Thankyou thankyou thankyou
Love the pics
Love your dogs


----------



## Mclisa (Dec 26, 2012)

Oh god I really want another poo!!! What's the age difference between the two?


----------



## Muttley Brody (Feb 14, 2012)

They are so cute. They just look like they are meant to be together


----------



## Lottierachel (Mar 3, 2013)

So cute! It's like she copies everything he does! Hope he's only teaching her good habits  (apart from the digging!) x


----------



## njml (Apr 21, 2012)

These pictures are making me want another poo.


----------



## dmgalley (Aug 19, 2012)

Mclisa said:


> Oh god I really want another poo!!! What's the age difference between the two?

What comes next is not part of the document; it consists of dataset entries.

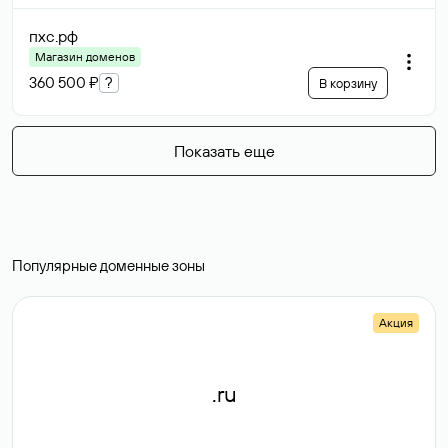
пхс
.рф
Магазин доменов
360 500 ₽
?
В корзину
Показать еще
Популярные доменные зоны
Акция
.ru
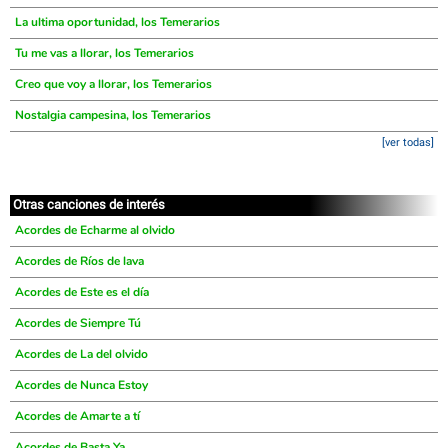
La ultima oportunidad, los Temerarios
Tu me vas a llorar, los Temerarios
Creo que voy a llorar, los Temerarios
Nostalgia campesina, los Temerarios
[ver todas]
Otras canciones de interés
Acordes de Echarme al olvido
Acordes de Ríos de lava
Acordes de Este es el día
Acordes de Siempre Tú
Acordes de La del olvido
Acordes de Nunca Estoy
Acordes de Amarte a tí
Acordes de Basta Ya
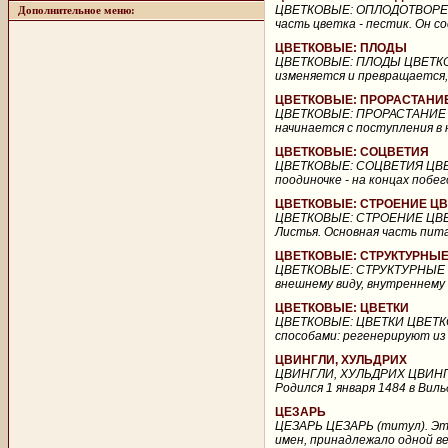
ЦВЕТКОВЫЕ: ОПЛОДОТВОРЕН
Дополнительное меню:
часть цветка - пестик. Он с
ЦВЕТКОВЫЕ: ПЛОДЫ
ЦВЕТКОВЫЕ: ПЛОДЫ ЦВЕТКОВ
изменяется и превращается, 
ЦВЕТКОВЫЕ: ПРОРАСТАНИЕ
ЦВЕТКОВЫЕ: ПРОРАСТАНИЕ 
начинается с поступления в н
ЦВЕТКОВЫЕ: СОЦВЕТИЯ
ЦВЕТКОВЫЕ: СОЦВЕТИЯ ЦВЕТ
поодиночке - на концах побег
ЦВЕТКОВЫЕ: СТРОЕНИЕ Ц
ЦВЕТКОВЫЕ: СТРОЕНИЕ ЦВ
Листья. Основная часть пита
ЦВЕТКОВЫЕ: СТРУКТУРНЫ
ЦВЕТКОВЫЕ: СТРУКТУРНЫЕ 
внешнему виду, внутреннему
ЦВЕТКОВЫЕ: ЦВЕТКИ
ЦВЕТКОВЫЕ: ЦВЕТКИ ЦВЕТКО
способами: регенерируют из о
ЦВИНГЛИ, ХУЛЬДРИХ
ЦВИНГЛИ, ХУЛЬДРИХ ЦВИНГЛИ,
Родился 1 января 1484 в Виль
ЦЕЗАРЬ
ЦЕЗАРЬ ЦЕЗАРЬ (титул). Это
имен, принадлежало одной в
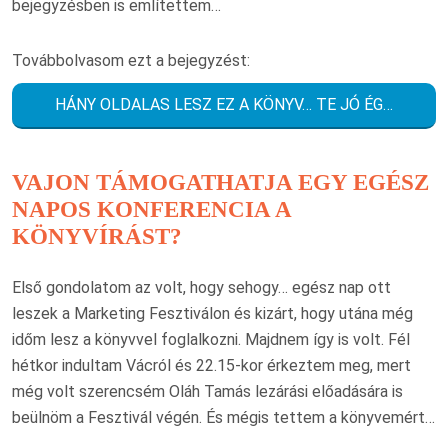
bejegyzésben is említettem…
Továbbolvasom ezt a bejegyzést:
HÁNY OLDALAS LESZ EZ A KÖNYV… TE JÓ ÉG…
VAJON TÁMOGATHATJA EGY EGÉSZ
NAPOS KONFERENCIA A
KÖNYVÍRÁST?
Első gondolatom az volt, hogy sehogy… egész nap ott
leszek a Marketing Fesztiválon és kizárt, hogy utána még
időm lesz a könyvvel foglalkozni. Majdnem így is volt. Fél
hétkor indultam Vácról és 22.15-kor érkeztem meg, mert
még volt szerencsém Oláh Tamás lezárási előadására is
beülnöm a Fesztivál végén. És mégis tettem a könyvemért…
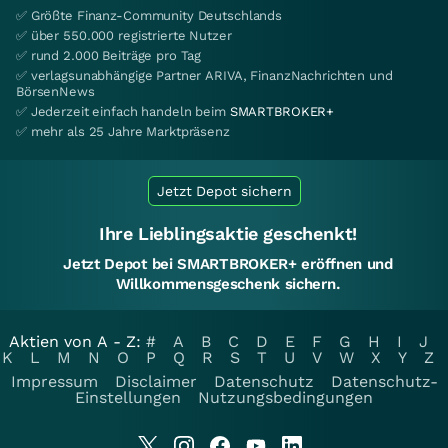
✅ Größte Finanz-Community Deutschlands
✅ über 550.000 registrierte Nutzer
✅ rund 2.000 Beiträge pro Tag
✅ verlagsunabhängige Partner ARIVA, FinanzNachrichten und
BörsenNews
✅ Jederzeit einfach handeln beim
SMARTBROKER+
✅ mehr als 25 Jahre Marktpräsenz
Jetzt Depot sichern
Ihre Lieblingsaktie geschenkt!
Jetzt Depot bei SMARTBROKER+ eröffnen und
Willkommensgeschenk sichern.
Aktien von A - Z:
#
A
B
C
D
E
F
G
H
I
J
K
L
M
N
O
P
Q
R
S
T
U
V
W
X
Y
Z
Impressum
Disclaimer
Datenschutz
Datenschutz-
Einstellungen
Nutzungsbedingungen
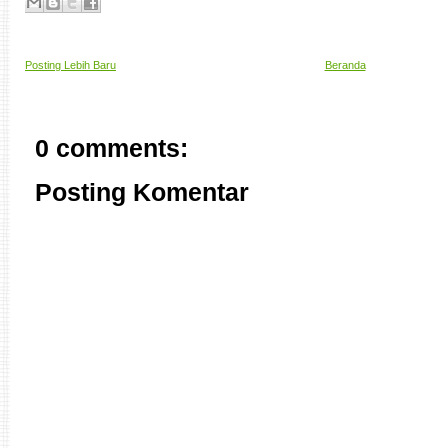
Posting Lebih Baru
Beranda
0 comments:
Posting Komentar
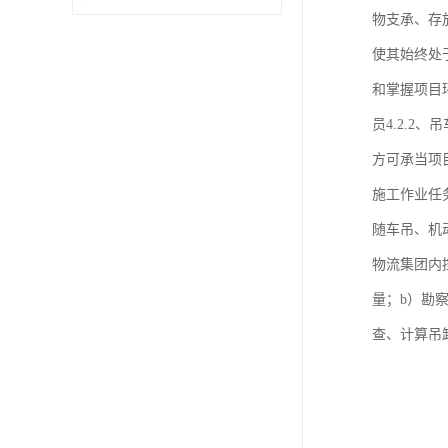
物支承、存
使其始终处
和掌握项目
员4.2.
方可承当项
施工作业任
随车吊、机
物流集团内控
量；b）勘
查、计算吊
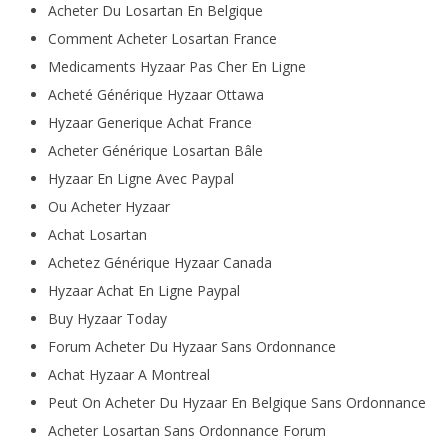
Acheter Du Losartan En Belgique
Comment Acheter Losartan France
Medicaments Hyzaar Pas Cher En Ligne
Acheté Générique Hyzaar Ottawa
Hyzaar Generique Achat France
Acheter Générique Losartan Bâle
Hyzaar En Ligne Avec Paypal
Ou Acheter Hyzaar
Achat Losartan
Achetez Générique Hyzaar Canada
Hyzaar Achat En Ligne Paypal
Buy Hyzaar Today
Forum Acheter Du Hyzaar Sans Ordonnance
Achat Hyzaar A Montreal
Peut On Acheter Du Hyzaar En Belgique Sans Ordonnance
Acheter Losartan Sans Ordonnance Forum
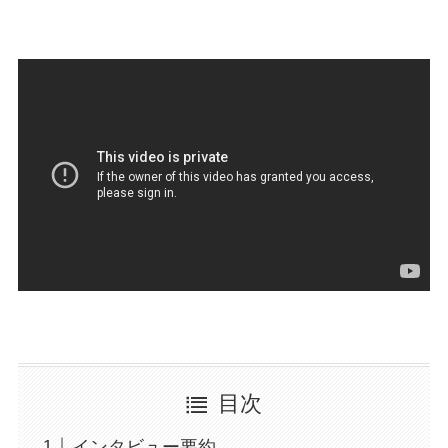
目次
インタビュー要約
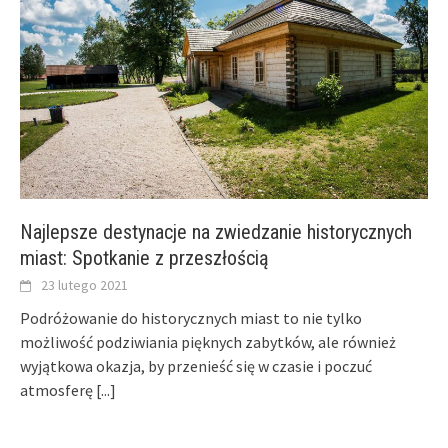
Najlepsze destynacje na zwiedzanie historycznych
miast: Spotkanie z przeszłością
23 lutego 2021
Podróżowanie do historycznych miast to nie tylko
możliwość podziwiania pięknych zabytków, ale również
wyjątkowa okazja, by przenieść się w czasie i poczuć
atmosferę
[...]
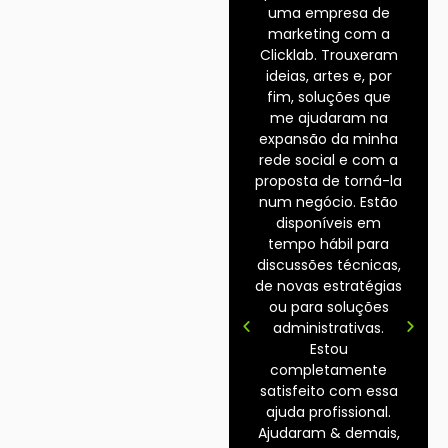
uma empresa de
marketing com a
Clicklab. Trouxeram
ideias, artes e, por
fim, soluções que
me ajudaram na
expansão da minha
rede social e com a
proposta de torná-la
num negócio. Estão
disponíveis em
tempo hábil para
discussões técnicas,
de novas estratégias
ou para soluções
administrativas.
Estou
completamente
satisfeito com essa
ajuda profissional.
Ajudaram & demais,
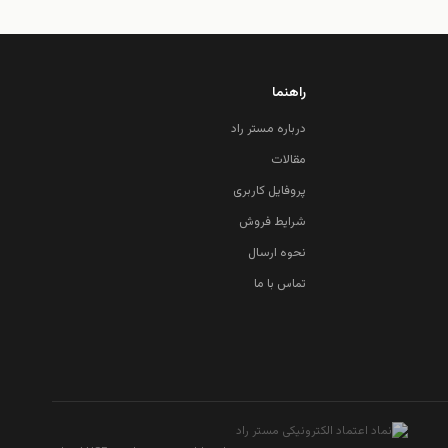
راهنما
درباره مستر راد
مقالات
پروفایل کاربری
شرایط فروش
نحوه ارسال
تماس با ما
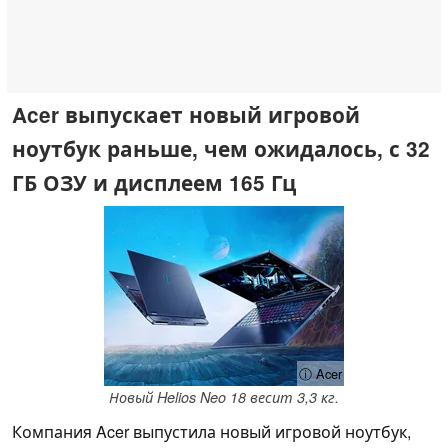
Acer выпускает новый игровой
ноутбук раньше, чем ожидалось, с 32
ГБ ОЗУ и дисплеем 165 Гц
ⓘ Acer
Новый Helios Neo 18 весит 3,3 кг.
Компания Acer выпустила новый игровой ноутбук,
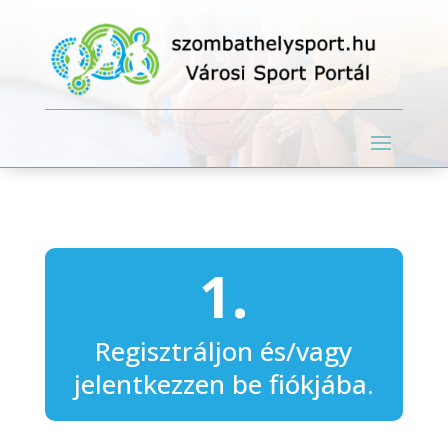
1.
Regisztráljon és/vagy
jelentkezzen be fiókjába.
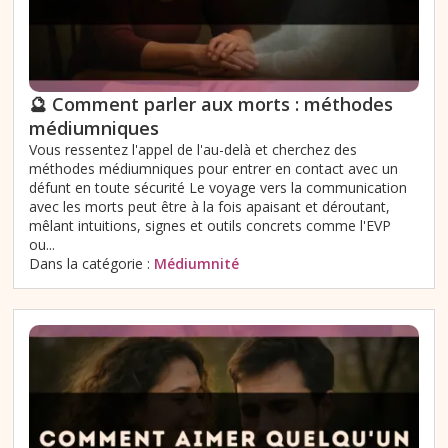
🔮 Comment parler aux morts : méthodes
médiumniques
Vous ressentez l'appel de l'au-delà et cherchez des
méthodes médiumniques pour entrer en contact avec un
défunt en toute sécurité Le voyage vers la communication
avec les morts peut être à la fois apaisant et déroutant,
mêlant intuitions, signes et outils concrets comme l'EVP
ou...
Dans la catégorie :
Médiumnité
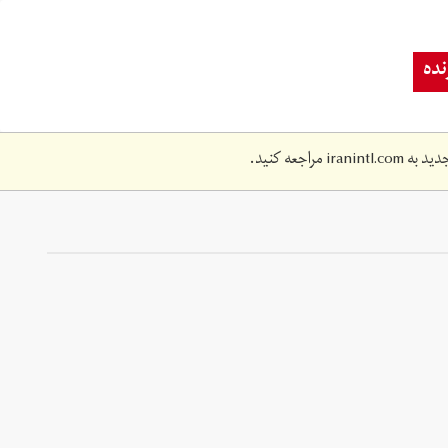
ده
دید به
iranintl.com
مراجعه کنید.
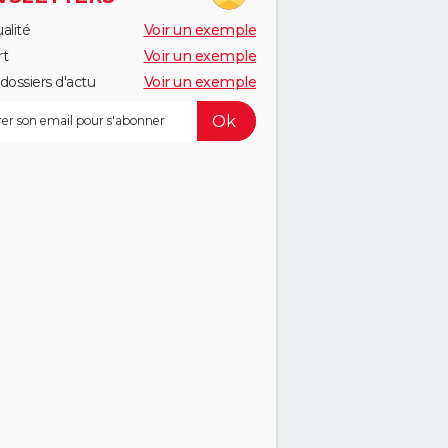
alité
Voir un exemple
rt
Voir un exemple
dossiers d'actu
Voir un exemple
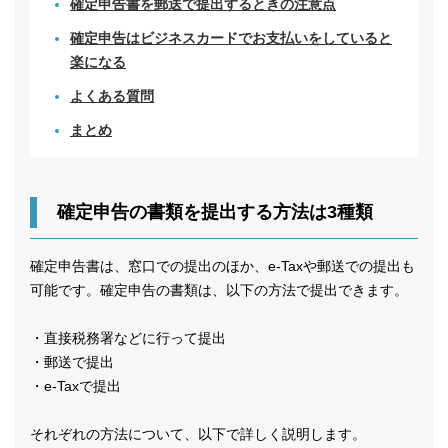
確定申告書を郵送で提出するときの注意点
確定申告はビジネスカードでお支払いをしていると
楽になる
よくある質問
まとめ
確定申告の書類を提出する方法は3種類
確定申告書は、窓口での提出のほか、e-Taxや郵送での提出も
可能です。確定申告の書類は、以下の方法で提出できます。
・直接税務署などに行って提出
・郵送で提出
・e-Taxで提出
それぞれの方法について、以下で詳しく説明します。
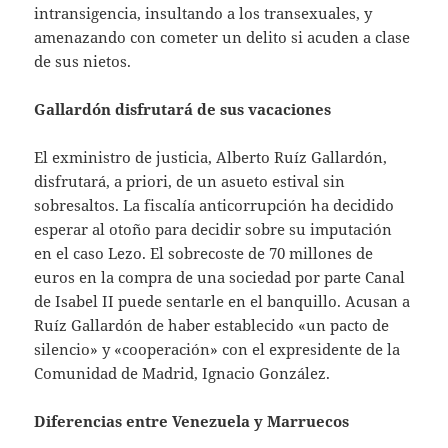
intransigencia, insultando a los transexuales, y
amenazando con cometer un delito si acuden a clase
de sus nietos.
Gallardón disfrutará de sus vacaciones
El exministro de justicia, Alberto Ruíz Gallardón,
disfrutará, a priori, de un asueto estival sin
sobresaltos. La fiscalía anticorrupción ha decidido
esperar al otoño para decidir sobre su imputación
en el caso Lezo. El sobrecoste de 70 millones de
euros en la compra de una sociedad por parte Canal
de Isabel II puede sentarle en el banquillo. Acusan a
Ruíz Gallardón de haber establecido «un pacto de
silencio» y «cooperación» con el expresidente de la
Comunidad de Madrid, Ignacio González.
Diferencias entre Venezuela y Marruecos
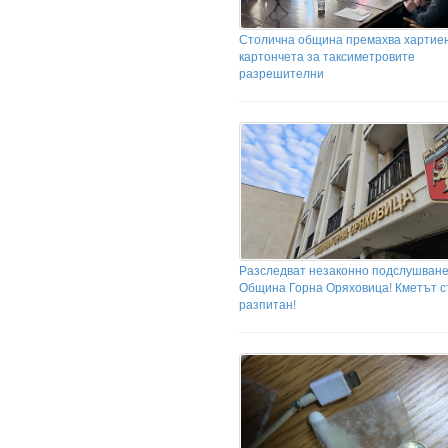
Столична община премахва хартие
картончета за таксиметровите
разрешителни
Разследват незаконно подслушване
Община Горна Оряховица! Кметът 
разпитан!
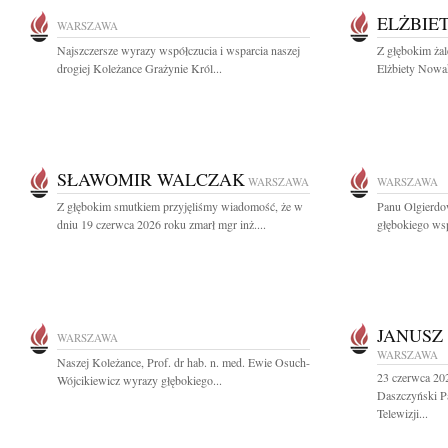
ELŻBIE
WARSZAWA
Najszczersze wyrazy współczucia i wsparcia naszej
Z głębokim ża
drogiej Koleżance Grażynie Król...
Elżbiety Nowak
SŁAWOMIR WALCZAK
WARSZAWA
WARSZAWA
Z głębokim smutkiem przyjęliśmy wiadomość, że w
Panu Olgierdo
dniu 19 czerwca 2026 roku zmarł mgr inż....
głębokiego wsp
JANUSZ
WARSZAWA
WARSZAWA
Naszej Koleżance, Prof. dr hab. n. med. Ewie Osuch-
23 czerwca 20
Wójcikiewicz wyrazy głębokiego...
Daszczyński P
Telewizji...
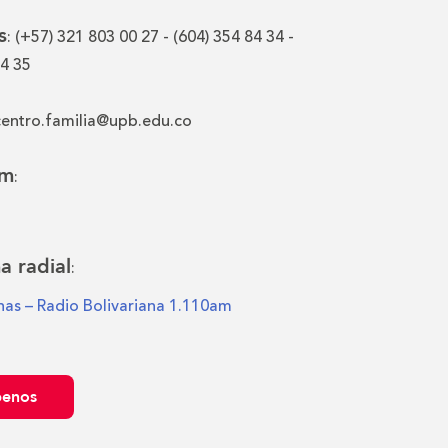
s
: (+57) 321 803 00 27 - (604) 354 84 34 -
84 35
 centro.familia@upb.edu.co
am
:
a radial
:
as – Radio Bolivariana 1.110am
benos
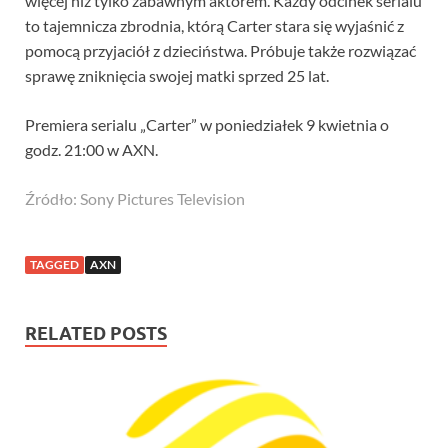
więcej niż tylko zabawnym aktorem. Każdy odcinek serialu
to tajemnicza zbrodnia, którą Carter stara się wyjaśnić z
pomocą przyjaciół z dzieciństwa. Próbuje także rozwiązać
sprawę zniknięcia swojej matki sprzed 25 lat.
Premiera serialu „Carter” w poniedziałek 9 kwietnia o
godz. 21:00 w AXN.
Źródło: Sony Pictures Television
TAGGED
AXN
RELATED POSTS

Jake is nine months and she is ten weeks. I am glad I did not wait till he was older. He still had enough puppy in him to deal with her energy. 

Sent from my SGH-T989 using Tapatalk 2


----------



## RangerC (Jan 23, 2013)

Made me smile. Lovely pics, thank you.


----------



## Cat 53 (Aug 26, 2012)

Lovely pictures. They look so close and happy together. Love your comments. He must be worn out after all that teaching. The same for her too after learning all day.


----------



## dmgalley (Aug 19, 2012)

Cat 53 said:


> Lovely pictures. They look so close and happy together. Love your comments. He must be worn out after all that teaching. The same for her too after learning all day.


They both slept till 7:30. I am very lucky to have such good poos

Sent from my SGH-T989 using Tapatalk 2


----------



## Von (Nov 1, 2012)

Sweet pictures, sweet 'poos :love-eyes:


----------



## mandym (Jun 5, 2011)

They are 2 of the cutest cockapoos ever,adorable!! xxx


----------



## RuthMill (Jun 30, 2012)

You have the most adorable pets! Totally gorgeous!! Cute!


----------



## Kt77 (Sep 20, 2012)

Such lovely photo's x


----------



## mairi1 (Mar 12, 2012)

Beautiful pics

xxx


----------



## lady amanda (Nov 26, 2010)

they are absolutely too cute for words!!!!!!!


----------



## Skyesdog (Jun 7, 2012)

Too cute for words!!


----------



## Woo (Oct 5, 2011)

Great pictures. They are such lovely looking poos. Too cute, how do you every say no to them


----------



## dmgalley (Aug 19, 2012)

Woo said:


> Great pictures. They are such lovely looking poos. Too cute, how do you every say no to them


haha they are so spoiled it is crazy.

Sent from my SGH-T989 using Tapatalk 2


----------



## DB1 (Jan 20, 2012)

Oh wow what wonderful pictures, they look so good together, I bet you are getting a lot of attention when you are out with them.


----------